Machine learning and deep learning are subsets of artificial intelligence. AI is a general area of research that encompasses a variety of applications where intelligent machines or algorithms are programmed and created to make automatic decisions or classifications when presented with data. AI can be broadly classified into general AI and narrow AI. General AI includes systems that more resemble a human and can think on their own, while narrow AI is designed to solve specific problems. Most experts agree that general AI is decades away. Narrow AI includes solutions like self-driving cars, facial-recognition technology, or automated fraud-detection systems. Some of the latest advances in this area include a computer that can compete on Jeopardy, play games like chess or Atari, and read medical journals and determine likely paths for treatment of a patient. AI can apply to retail security by (1) automatically learning new types of employee or consumer fraud and abuse, detecting, and preventing that emerging threat; (2) determining shifts in social media that are related to increases in shrink and reported in-store incidents; and (3) forecasting next year’s shrink in real time as new events in and around the store unfold.

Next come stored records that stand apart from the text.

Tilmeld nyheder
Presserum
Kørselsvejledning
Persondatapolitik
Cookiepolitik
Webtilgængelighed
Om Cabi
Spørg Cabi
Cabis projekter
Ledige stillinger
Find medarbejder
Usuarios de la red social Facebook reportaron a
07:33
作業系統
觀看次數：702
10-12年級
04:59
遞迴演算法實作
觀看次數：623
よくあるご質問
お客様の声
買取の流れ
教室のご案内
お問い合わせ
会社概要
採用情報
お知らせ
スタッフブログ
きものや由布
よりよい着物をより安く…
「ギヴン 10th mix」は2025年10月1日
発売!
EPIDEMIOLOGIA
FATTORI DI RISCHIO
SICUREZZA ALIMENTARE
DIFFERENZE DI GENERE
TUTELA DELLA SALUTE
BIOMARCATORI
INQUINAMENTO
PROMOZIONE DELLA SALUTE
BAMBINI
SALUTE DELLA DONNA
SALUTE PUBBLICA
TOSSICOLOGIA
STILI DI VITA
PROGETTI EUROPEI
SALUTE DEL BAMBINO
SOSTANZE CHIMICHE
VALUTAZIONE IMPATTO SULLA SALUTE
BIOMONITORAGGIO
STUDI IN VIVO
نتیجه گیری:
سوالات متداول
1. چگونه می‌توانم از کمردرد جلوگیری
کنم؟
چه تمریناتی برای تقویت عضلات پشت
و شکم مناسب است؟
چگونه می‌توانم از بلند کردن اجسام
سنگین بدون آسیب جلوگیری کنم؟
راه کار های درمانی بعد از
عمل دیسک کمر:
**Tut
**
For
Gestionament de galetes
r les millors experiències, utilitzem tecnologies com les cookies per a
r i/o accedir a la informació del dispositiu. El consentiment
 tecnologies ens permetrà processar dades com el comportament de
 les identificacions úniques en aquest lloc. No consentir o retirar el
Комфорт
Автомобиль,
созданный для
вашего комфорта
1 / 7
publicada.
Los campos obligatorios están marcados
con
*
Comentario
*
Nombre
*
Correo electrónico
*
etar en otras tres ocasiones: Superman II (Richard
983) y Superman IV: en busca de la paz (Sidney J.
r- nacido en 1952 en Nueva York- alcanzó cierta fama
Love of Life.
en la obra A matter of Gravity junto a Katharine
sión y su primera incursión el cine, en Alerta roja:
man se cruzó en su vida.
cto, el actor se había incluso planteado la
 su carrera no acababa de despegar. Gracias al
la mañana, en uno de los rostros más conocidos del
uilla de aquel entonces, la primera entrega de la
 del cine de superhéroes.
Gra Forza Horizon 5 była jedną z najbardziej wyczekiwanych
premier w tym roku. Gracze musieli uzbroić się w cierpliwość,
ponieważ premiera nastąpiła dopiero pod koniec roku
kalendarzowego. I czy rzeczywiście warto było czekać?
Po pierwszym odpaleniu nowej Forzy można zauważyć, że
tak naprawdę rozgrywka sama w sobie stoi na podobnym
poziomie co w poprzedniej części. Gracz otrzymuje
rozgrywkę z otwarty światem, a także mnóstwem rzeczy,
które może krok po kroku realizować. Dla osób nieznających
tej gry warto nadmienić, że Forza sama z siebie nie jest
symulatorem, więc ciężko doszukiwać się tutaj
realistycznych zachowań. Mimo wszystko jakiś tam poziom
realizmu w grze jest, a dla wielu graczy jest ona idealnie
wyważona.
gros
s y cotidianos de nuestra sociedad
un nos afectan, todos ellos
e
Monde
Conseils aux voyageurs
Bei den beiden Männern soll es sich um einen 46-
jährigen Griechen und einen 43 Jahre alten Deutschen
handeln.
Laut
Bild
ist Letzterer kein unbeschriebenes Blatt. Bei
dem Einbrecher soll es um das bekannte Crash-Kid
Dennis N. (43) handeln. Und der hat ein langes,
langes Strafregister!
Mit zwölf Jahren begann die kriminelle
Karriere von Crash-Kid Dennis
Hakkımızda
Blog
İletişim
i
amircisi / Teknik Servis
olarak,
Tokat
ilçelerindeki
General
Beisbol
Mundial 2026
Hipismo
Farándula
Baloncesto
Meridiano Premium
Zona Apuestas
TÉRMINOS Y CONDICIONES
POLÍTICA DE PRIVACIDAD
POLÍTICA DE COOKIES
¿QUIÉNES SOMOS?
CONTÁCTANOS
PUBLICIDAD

One recent success in this area used social media data to predict store shrink. The Retail Equation analyzed a feed from Twitter that included between 20,000 and 100,000 tweets per day. More than 10 million tweets were collected in total. Tweets that occurred near a retail location were converted into metrics that determined tweet sentiment and the presence of key topics of interest using text analytics assigning the tweets mathematical values. The company was able to forecast shrink with similar accuracy found in similar multivariate shrink-prediction models used by retailers. Unlike crime reports, social media data is updated in real time and is far more broadly based on the voice of the shopper.

The Retail Equation and Sysrepublic actively use techniques from AI and are currently increasing the adoption of more advanced techniques from this new area to augment their existing methods. This introduces a new level of threat protection for retailers.